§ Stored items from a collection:
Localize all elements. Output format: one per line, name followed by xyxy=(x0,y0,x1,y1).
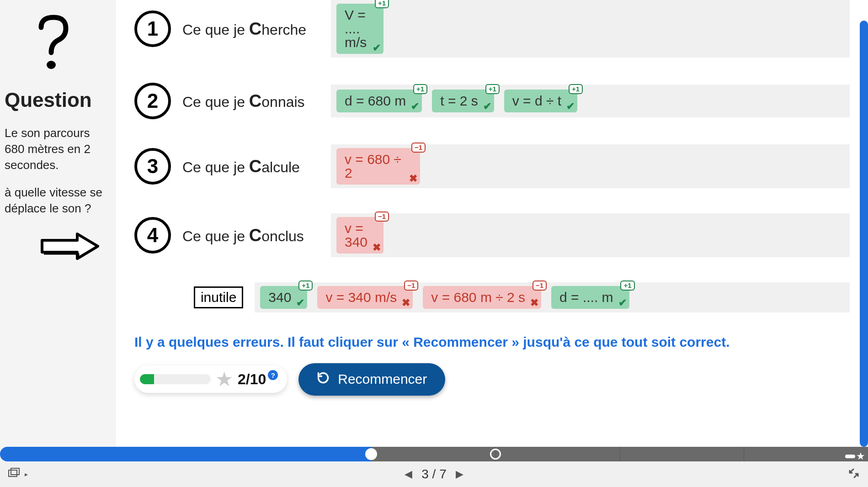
score-badge: −1 xyxy=(404,281,418,291)
question-title: Question xyxy=(5,89,92,111)
progress-seg-2[interactable] xyxy=(124,447,248,461)
arrow-right-icon xyxy=(38,230,102,264)
card-text: 340 xyxy=(268,291,291,304)
star-icon: ★ xyxy=(215,369,233,389)
collapse-icon[interactable] xyxy=(848,473,860,481)
inutile-card-3[interactable]: d = .... m+1✔ xyxy=(551,286,629,309)
main-area: 1Ce que je ChercheV = .... m/s+1✔2Ce que… xyxy=(116,0,868,447)
footer: ▸ ◀ 3 / 7 ▶ xyxy=(0,461,868,487)
step-tray-1[interactable]: V = .... m/s+1✔ xyxy=(331,0,850,58)
card-text: V = .... m/s xyxy=(345,8,367,49)
score-pill: ★ 2/10 ? xyxy=(134,365,287,393)
scrollbar[interactable] xyxy=(860,21,868,447)
pages-icon[interactable] xyxy=(8,468,20,481)
step-label: Ce que je Connais xyxy=(182,91,320,111)
score-bar xyxy=(140,374,211,384)
card-text: v = 680 m ÷ 2 s xyxy=(431,291,525,304)
chevron-right-icon[interactable]: ▸ xyxy=(25,471,28,478)
step4-card-0[interactable]: v = 340−1✖ xyxy=(336,217,383,254)
inutile-card-2[interactable]: v = 680 m ÷ 2 s−1✖ xyxy=(423,286,541,309)
feedback-text: Il y a quelques erreurs. Il faut cliquer… xyxy=(134,333,850,352)
svg-rect-1 xyxy=(9,470,17,476)
score-badge: +1 xyxy=(375,0,389,8)
card-text: d = 680 m xyxy=(345,94,406,108)
check-icon: ✔ xyxy=(566,101,575,111)
step2-card-0[interactable]: d = 680 m+1✔ xyxy=(336,90,422,112)
step2-card-2[interactable]: v = d ÷ t+1✔ xyxy=(504,90,577,112)
score-badge: −1 xyxy=(375,212,389,222)
inutile-card-0[interactable]: 340+1✔ xyxy=(260,286,307,309)
step-label: Ce que je Conclus xyxy=(182,226,320,245)
inutile-label: inutile xyxy=(194,286,243,308)
check-icon: ✔ xyxy=(373,43,381,53)
step-tray-3[interactable]: v = 680 ÷ 2−1✖ xyxy=(331,144,850,188)
prev-page-button[interactable]: ◀ xyxy=(405,468,412,480)
restart-button[interactable]: Recommencer xyxy=(298,363,445,396)
score-badge: −1 xyxy=(533,281,547,291)
question-text-1: Le son parcours 680 mètres en 2 secondes… xyxy=(5,125,102,173)
page-indicator: 3 / 7 xyxy=(421,467,447,482)
progress-seg-3[interactable] xyxy=(247,447,371,461)
progress-seg-6[interactable] xyxy=(620,447,744,461)
svg-rect-2 xyxy=(11,468,19,475)
step-number: 1 xyxy=(134,11,171,47)
inutile-card-1[interactable]: v = 340 m/s−1✖ xyxy=(317,286,413,309)
pager: ◀ 3 / 7 ▶ xyxy=(405,467,463,482)
card-text: d = .... m xyxy=(559,291,613,304)
cross-icon: ✖ xyxy=(402,298,410,308)
step-number: 2 xyxy=(134,83,171,119)
step-1: 1Ce que je ChercheV = .... m/s+1✔ xyxy=(134,0,850,58)
step-3: 3Ce que je Calculev = 680 ÷ 2−1✖ xyxy=(134,144,850,188)
help-icon[interactable]: ? xyxy=(268,370,278,380)
progress-seg-1[interactable] xyxy=(0,447,124,461)
question-text-2: à quelle vitesse se déplace le son ? xyxy=(5,185,102,217)
progress-seg-5[interactable] xyxy=(495,447,620,461)
step-4: 4Ce que je Conclusv = 340−1✖ xyxy=(134,213,850,257)
question-sidebar: Question Le son parcours 680 mètres en 2… xyxy=(0,0,116,447)
check-icon: ✔ xyxy=(618,298,627,308)
step-tray-2[interactable]: d = 680 m+1✔t = 2 s+1✔v = d ÷ t+1✔ xyxy=(331,85,850,117)
card-text: v = 340 m/s xyxy=(325,291,397,304)
card-text: v = d ÷ t xyxy=(512,94,561,108)
next-page-button[interactable]: ▶ xyxy=(456,468,463,480)
check-icon: ✔ xyxy=(296,298,304,308)
step3-card-0[interactable]: v = 680 ÷ 2−1✖ xyxy=(336,148,420,185)
step-label: Ce que je Cherche xyxy=(182,19,320,39)
card-text: v = 340 xyxy=(345,222,367,249)
check-icon: ✔ xyxy=(411,101,419,111)
step1-card-0[interactable]: V = .... m/s+1✔ xyxy=(336,4,383,54)
step-number: 3 xyxy=(134,148,171,185)
card-text: t = 2 s xyxy=(440,94,478,108)
step-number: 4 xyxy=(134,217,171,254)
inutile-tray[interactable]: 340+1✔v = 340 m/s−1✖v = 680 m ÷ 2 s−1✖d … xyxy=(255,282,850,312)
progress-seg-7[interactable]: ★ xyxy=(744,447,868,461)
inutile-row: inutile 340+1✔v = 340 m/s−1✖v = 680 m ÷ … xyxy=(134,282,850,312)
score-text: 2/10 xyxy=(238,371,266,388)
step-2: 2Ce que je Connaisd = 680 m+1✔t = 2 s+1✔… xyxy=(134,83,850,119)
progress-bar[interactable]: ★ xyxy=(0,447,868,461)
cross-icon: ✖ xyxy=(373,243,381,253)
score-badge: +1 xyxy=(298,281,313,291)
refresh-icon xyxy=(317,371,330,387)
step-tray-4[interactable]: v = 340−1✖ xyxy=(331,213,850,257)
score-badge: −1 xyxy=(411,143,426,153)
score-badge: +1 xyxy=(485,84,500,94)
question-mark-icon xyxy=(33,14,74,75)
step-label: Ce que je Calcule xyxy=(182,157,320,176)
cross-icon: ✖ xyxy=(530,298,538,308)
score-badge: +1 xyxy=(620,281,634,291)
check-icon: ✔ xyxy=(483,101,491,111)
svg-point-0 xyxy=(47,61,56,69)
restart-label: Recommencer xyxy=(338,371,427,387)
progress-seg-4[interactable] xyxy=(371,447,495,461)
card-text: v = 680 ÷ 2 xyxy=(345,153,404,180)
score-badge: +1 xyxy=(413,84,427,94)
score-badge: +1 xyxy=(569,84,583,94)
cross-icon: ✖ xyxy=(409,174,417,184)
step2-card-1[interactable]: t = 2 s+1✔ xyxy=(432,90,494,112)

§ Problem details: Using the records, find the number of lines in which the string "mètres" occurs. Reply with that number alone.

§ Result of the exercise: 2